The identification and classification of bowel sounds serve as pivotal initial steps in diagnosing a spectrum of gastrointestinal motility disorders, ranging from irritable bowel syndrome (IBS) to gastroparesis [
30]. Early detection of these conditions holds the promise of timely interventions, potentially mitigating symptoms and enhancing patients’ overall quality of life [
31,
32].
Moreover, the integration of this system into telemedicine platforms and remote monitoring frameworks could democratize access to diagnostic capabilities, particularly benefiting underserved populations by enabling early detection of gastrointestinal anomalies. Beyond its immediate clinical implications, the methodological framework and findings of our study contribute substantively to the burgeoning field of artificial intelligence (AI) applications in gastroenterology, propelling advancements in digital healthcare technologies and fostering the emergence of personalized treatment modalities. In essence, our study underscores the transformative potential of deep learning systems in reshaping the landscape of gastroenterological care delivery.

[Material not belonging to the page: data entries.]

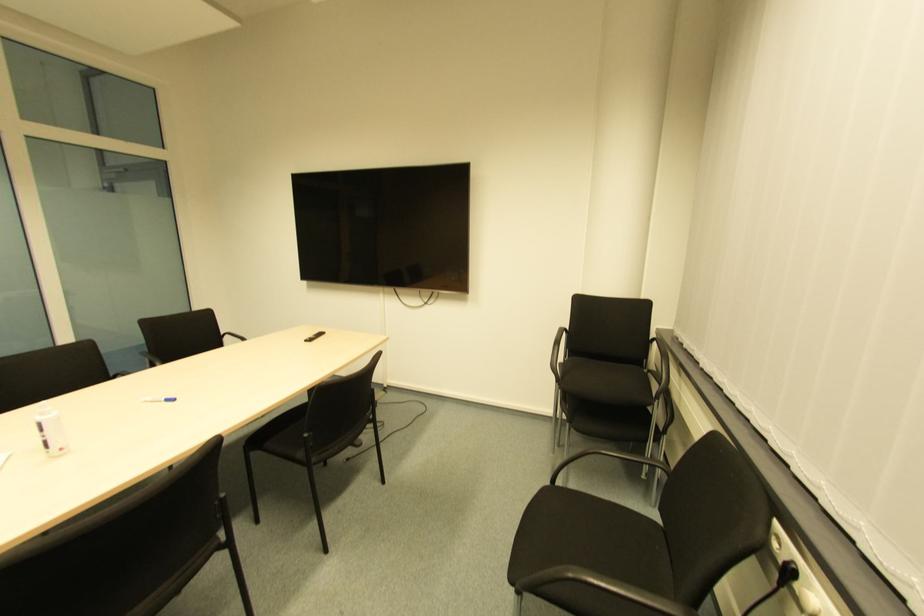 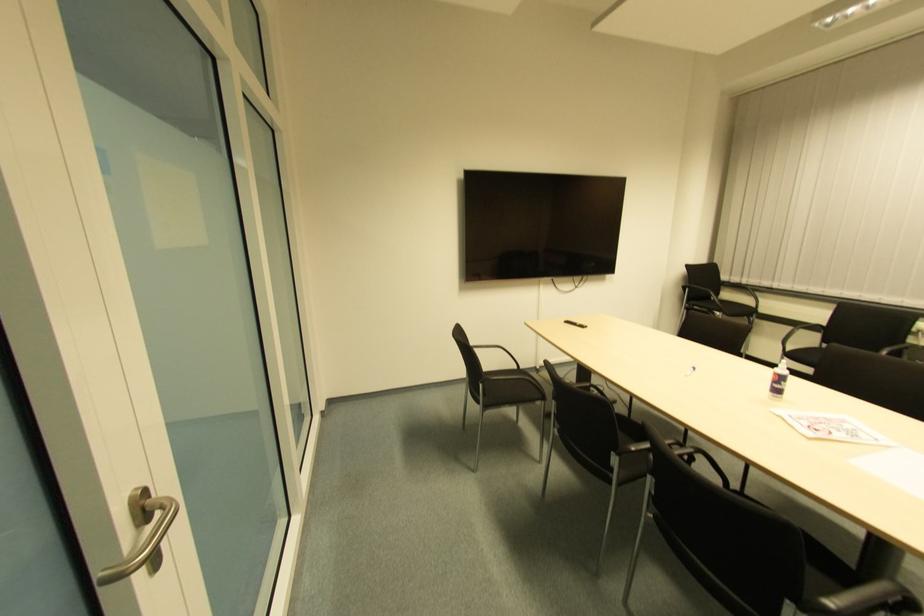 The point at (172, 403) is marked in the first image. Where is the corresponding point in the second image?

(691, 371) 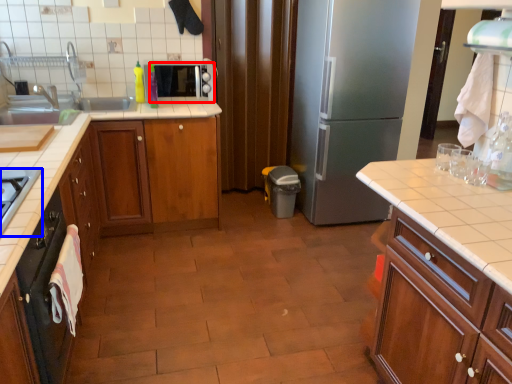 Question: Which object appears closest to the camera in this image, appliance (highlighted by a red box) or gas stove (highlighted by a blue box)?

Choices:
 (A) appliance
 (B) gas stove

Answer: (B) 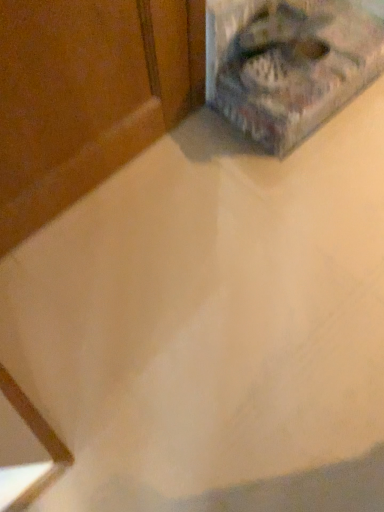 What do you see at coordinates (288, 64) in the screenshot? I see `textured paper bag at upper right` at bounding box center [288, 64].

Where is `textured paper bag at upper right`? The height and width of the screenshot is (512, 384). textured paper bag at upper right is located at coordinates 288,64.

You are a GUI agent. You are given a task and a screenshot of the screen. Output one action in this format:
    pyautogui.click(x=<x>, y=<y>)
    Task: Click on the textured paper bag at upper right
    This screenshot has height=512, width=384.
    Given the screenshot: What is the action you would take?
    pyautogui.click(x=288, y=64)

Despite the considerable strides made in our investigation, it is essential to acknowledge the inherent limitations. The study’s reliance on a modest sample size comprising healthy adult volunteers may curtail the generalizability of findings to larger and more diverse populations, particularly those afflicted with gastrointestinal pathologies or comorbidities. Moreover, the data collection methodology primarily targeted specific anatomical regions, potentially overlooking the breadth and complexity of bowel sounds across diverse gastrointestinal segments.
Despite diligent efforts to mitigate noise and artifacts during data acquisition, environmental variables and individual idiosyncrasies in bowel sounds may introduce confounding factors. Additionally, the efficacy of the deep learning model may be susceptible to fluctuations in audio recording quality, variations in bowel sound characteristics, and the presence of extraneous physiological sounds or interferences.

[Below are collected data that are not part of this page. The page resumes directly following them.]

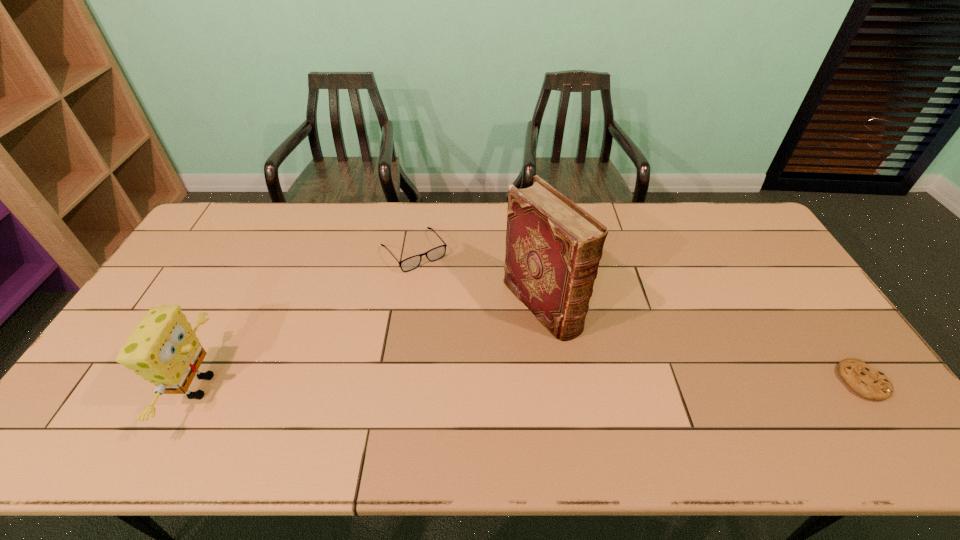 Image resolution: width=960 pixels, height=540 pixels. Identify the location of the leftmost object. (163, 349).

Where is `sponge`? sponge is located at coordinates (163, 349).

Find the location of a particular element. cookie is located at coordinates (869, 383).

Locate an element on the screen. This screenshot has width=960, height=540. the rightmost object is located at coordinates (869, 383).

This screenshot has width=960, height=540. Find the location of `the second object from left to right`. the second object from left to right is located at coordinates point(411,263).

This screenshot has width=960, height=540. In order to click on the second shortest object in this screenshot , I will do `click(411, 263)`.

Identify the location of the tallest object. The width and height of the screenshot is (960, 540). (553, 247).

Locate an element on the screen. The height and width of the screenshot is (540, 960). the second object from right to left is located at coordinates (553, 247).

Find the location of `free space located on the face of the third shortest object`. free space located on the face of the third shortest object is located at coordinates (348, 387).

This screenshot has width=960, height=540. I want to click on free spot located 0.250m on the back of the cookie, so click(x=801, y=293). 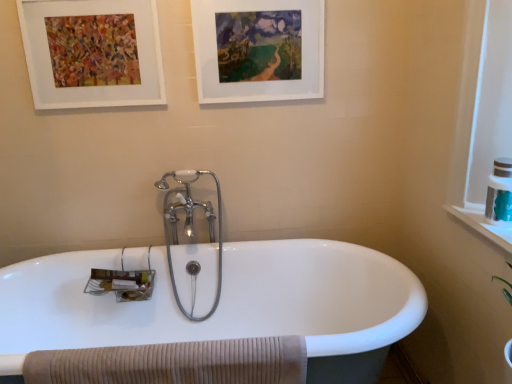 Question: From a real-world perspective, is white matte picture frame at upper center, arranged as the 1th picture frame when viewed from the right, beneath white ceramic bathtub at center?

Choices:
 (A) no
 (B) yes

Answer: (A)

Question: Is white matte picture frame at upper center, the second picture frame viewed from the left, closer to camera compared to white ceramic bathtub at center?

Choices:
 (A) no
 (B) yes

Answer: (A)

Question: Would you say white matte picture frame at upper center, the second picture frame viewed from the left, contains white ceramic bathtub at center?

Choices:
 (A) yes
 (B) no

Answer: (B)

Question: From a real-world perspective, does white matte picture frame at upper center, the second picture frame viewed from the left, stand above white ceramic bathtub at center?

Choices:
 (A) no
 (B) yes

Answer: (B)

Question: Is white matte picture frame at upper center, the second picture frame viewed from the left, thinner than white ceramic bathtub at center?

Choices:
 (A) yes
 (B) no

Answer: (A)

Question: From the image's perspective, relative to teal plastic toiletry at right, is white matte picture frame at upper left, acting as the 2th picture frame starting from the right, above or below?

Choices:
 (A) above
 (B) below

Answer: (A)

Question: From a real-world perspective, relative to teal plastic toiletry at right, is white matte picture frame at upper left, acting as the 2th picture frame starting from the right, vertically above or below?

Choices:
 (A) above
 (B) below

Answer: (A)

Question: Would you say white matte picture frame at upper left, placed as the 1th picture frame when sorted from left to right, is to the left or to the right of teal plastic toiletry at right in the picture?

Choices:
 (A) right
 (B) left

Answer: (B)

Question: From their relative heights in the image, would you say white matte picture frame at upper left, placed as the 1th picture frame when sorted from left to right, is taller or shorter than teal plastic toiletry at right?

Choices:
 (A) short
 (B) tall

Answer: (B)

Question: From a real-world perspective, is white matte picture frame at upper left, acting as the 2th picture frame starting from the right, positioned above or below polished chrome faucet at center?

Choices:
 (A) below
 (B) above

Answer: (B)

Question: Looking at the image, does white matte picture frame at upper left, acting as the 2th picture frame starting from the right, seem bigger or smaller compared to polished chrome faucet at center?

Choices:
 (A) big
 (B) small

Answer: (B)

Question: From the image's perspective, relative to polished chrome faucet at center, is white matte picture frame at upper left, placed as the 1th picture frame when sorted from left to right, above or below?

Choices:
 (A) below
 (B) above

Answer: (B)

Question: Would you say white matte picture frame at upper left, acting as the 2th picture frame starting from the right, is to the left or to the right of polished chrome faucet at center in the picture?

Choices:
 (A) right
 (B) left

Answer: (B)

Question: Relative to teal plastic toiletry at right, is white ceramic bathtub at center in front or behind?

Choices:
 (A) behind
 (B) front

Answer: (B)

Question: Considering the positions of white ceramic bathtub at center and teal plastic toiletry at right in the image, is white ceramic bathtub at center wider or thinner than teal plastic toiletry at right?

Choices:
 (A) thin
 (B) wide

Answer: (B)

While our model demonstrated commendable accuracy and efficiency in detecting bowel sounds under controlled conditions, its performance may exhibit variance in real-world scenarios characterized by diverse patient demographics and clinical contexts. Continual refinement and validation efforts are imperative to bolster the robustness and reliability of the deep learning system, thereby fortifying its utility in clinical diagnostic and therapeutic settings. Further research with a broader cohort of healthy and affected individuals is advocated to validate and generalize the findings, highlighting its potential in digital gastroenterology practice using phonoenterography [
33]. Current work focuses on annotation-free adaptive YOLO model development to detect and characterize different prominent bowel sounds, estimate bowel rate (BR), bowel rate variability (BRV), and other metrics that can aid in the detection, diagnosis, and treatment monitoring of various bowel diseases.